La politique est décidément une cuisine où chacun possède sa propre recette. Après le Puding de Pierre-Yves Collombat qui répondait au Mille-feuille, c’est la crainte de la tarte à la crème qui anime Dominique Voynet et celle de devenir une pâte sèche pour Gérard le Cam. L’alimentation semble d’ailleurs être une préoccupation importante de notre Sénat si on en croit Yves Daudigny qui dénonce l’apparition d’un EGM, élu génétiquement modifié.

Voyons donc ce que nous ont concocté nos élus cette semaine.

Le conseiller territorial, une affaire à suivre

On peut enfin le dire, le conseiller territorial a été dans cette première lecture, adopté. Cependant, malgré des débats longs et acharnés, bien peu de précisions ont filtrées sur le devenir de ce nouvel élu. On dispose certes d’un mode de scrutin suggéré (et contesté) , amené à être modifié, mais les inquiétudes restent grandes, et des contre-sens commencent à apparaitre.

Il est désormais assez évident que la réforme ne pourra tenir ses objectifs en terme de diminution du nombre d’élus. Avec un plafond de 3000 élus (objectif : diviser par deux le nombre d’élus, 6000 actuellement) et un minimum déclaré de 15 conseillers par département, on dépasse déjà la moitié de ce chiffre. Moins de 1500 élus à répartir dans tout le reste de la France ne suffira pas à tenir compte des différences démographiques entre les départements : on ne peut pas avoir deux fois plus d’élus pour représenter vingt fois plus de personnes.

Le statut de ces élus est d’ailleurs encore mal connu, aucune organisation sociale n’est pour l’instant prévue, de même que leurs compétences exactes. La fragmentation de la réforme aidant, l’ensemble de ces questions sont reportées aux lois suivantes, si bien que c’est un article de principe qui a été voté par le sénat. Pour cette même raison, aucun amendement n’a pu être adopté les concernant, tous étant relatifs à la précision de leur statut.

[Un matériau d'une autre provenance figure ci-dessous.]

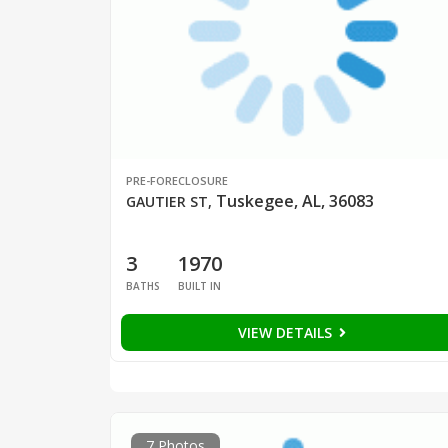
PRE-FORECLOSURE
Tuskegee, AL, 36083
GAUTIER ST
,
3
1970
BATHS
BUILT IN
VIEW DETAILS
7 Photos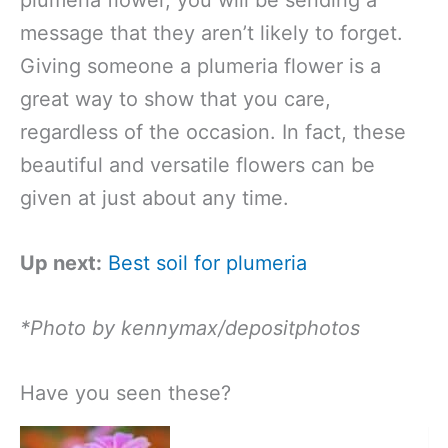
message that they aren’t likely to forget.
Giving someone a plumeria flower is a
great way to show that you care,
regardless of the occasion. In fact, these
beautiful and versatile flowers can be
given at just about any time.
Up next:
Best soil for plumeria
*Photo by kennymax/depositphotos
Have you seen these?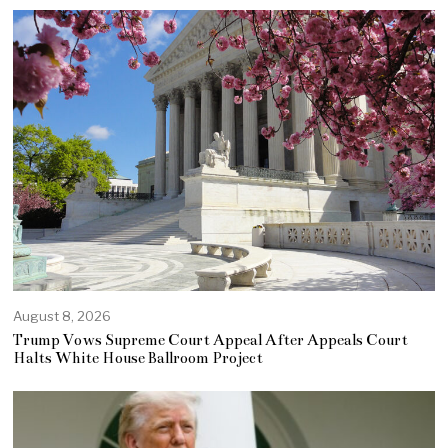
August 8, 2026
Trump Vows Supreme Court Appeal After Appeals Court
Halts White House Ballroom Project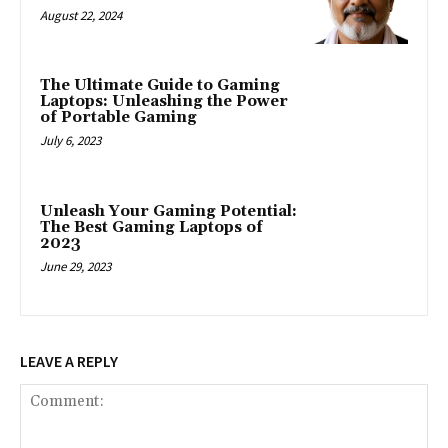
August 22, 2024
The Ultimate Guide to Gaming
Laptops: Unleashing the Power
of Portable Gaming
July 6, 2023
Unleash Your Gaming Potential:
The Best Gaming Laptops of
2023
June 29, 2023
LEAVE A REPLY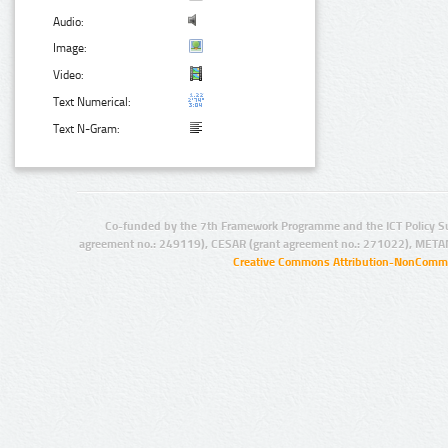
Audio:
Image:
Video:
Text Numerical:
Text N-Gram:
Co-funded by the 7th Framework Programme and the ICT Policy S
agreement no.: 249119), CESAR (grant agreement no.: 271022), META
Creative Commons Attribution-NonCommer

Une inquiétude chez l’opposition : l’instauration d’une hiérarchie dans les collectivités

Plus que ces précisions concernant le conseiller territorial qui a beaucoup fait parler de lui, ce sont deux inquiétudes que manifeste l’opposition : La disparition des départements et celle de la commune.

Si aucun de ces cas n’est évoqué dans les textes, c’est le risque de tutelle qui est invoqué : celle de la région sur le département d’un côté, celle de l’intercommunalité sur la commune de l’autre. Il faut dire qu’une telle éventualité va à l’encontre de la vision que se fait l’opposition d’une réforme efficace, c’est à dire globalement modulée en deux pôles :

  • Investissements stratégiques avec l’Europe, l’état et la région.
  • Investissements locaux avec le département, l’intercommunalité et la commune.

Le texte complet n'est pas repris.